> [EXERCISE OBJECTIVE]:
Take every line from the records below that includes the word "period".
________________________________________
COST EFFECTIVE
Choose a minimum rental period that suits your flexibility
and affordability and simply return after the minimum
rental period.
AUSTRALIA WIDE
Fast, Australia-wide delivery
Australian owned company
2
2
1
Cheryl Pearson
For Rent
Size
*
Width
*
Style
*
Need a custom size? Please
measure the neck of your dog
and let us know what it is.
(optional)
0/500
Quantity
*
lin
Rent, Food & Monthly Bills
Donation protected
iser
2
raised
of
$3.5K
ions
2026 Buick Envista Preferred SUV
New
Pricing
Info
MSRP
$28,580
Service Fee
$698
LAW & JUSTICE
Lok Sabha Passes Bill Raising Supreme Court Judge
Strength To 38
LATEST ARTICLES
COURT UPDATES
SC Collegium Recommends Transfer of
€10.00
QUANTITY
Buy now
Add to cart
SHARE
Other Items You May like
________________________________________
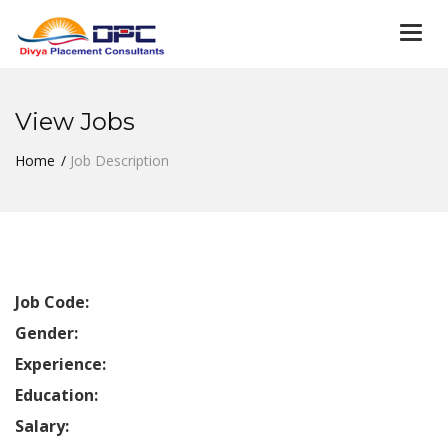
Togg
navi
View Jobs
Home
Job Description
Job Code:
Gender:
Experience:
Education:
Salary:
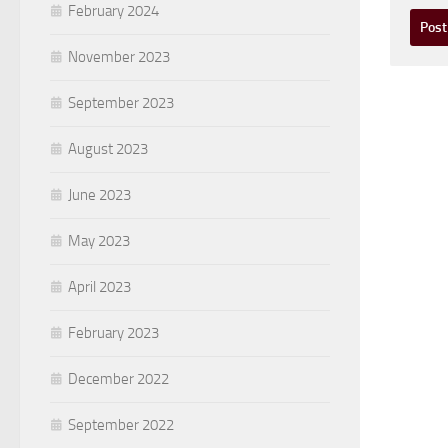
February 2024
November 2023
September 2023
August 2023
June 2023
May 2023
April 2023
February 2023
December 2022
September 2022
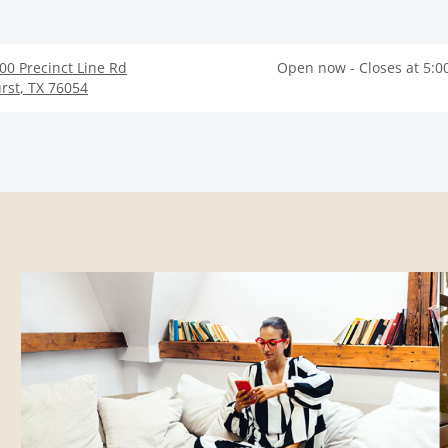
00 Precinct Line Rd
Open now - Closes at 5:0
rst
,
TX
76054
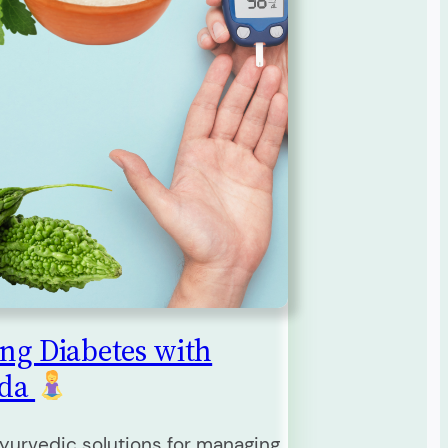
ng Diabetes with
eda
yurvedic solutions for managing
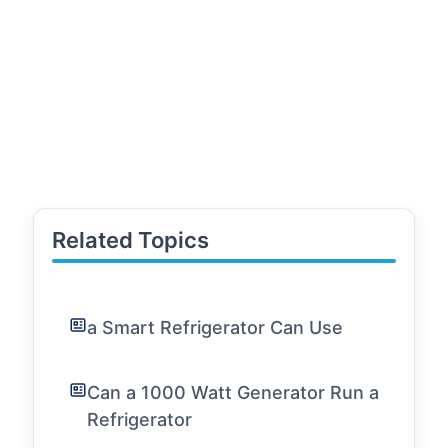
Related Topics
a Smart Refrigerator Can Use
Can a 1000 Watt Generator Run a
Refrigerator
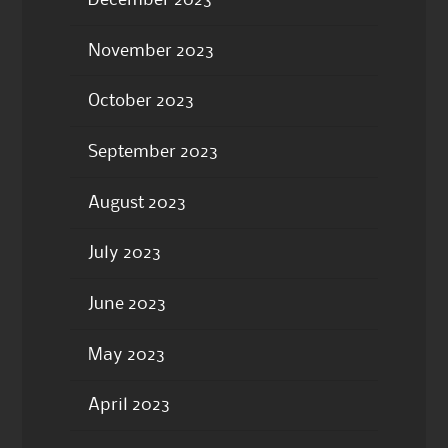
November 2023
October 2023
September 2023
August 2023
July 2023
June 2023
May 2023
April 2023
________________________________________
> [OUTPUT FOR THIS TASK]:
Choose a minimum rental period that suits your flexibility
rental period.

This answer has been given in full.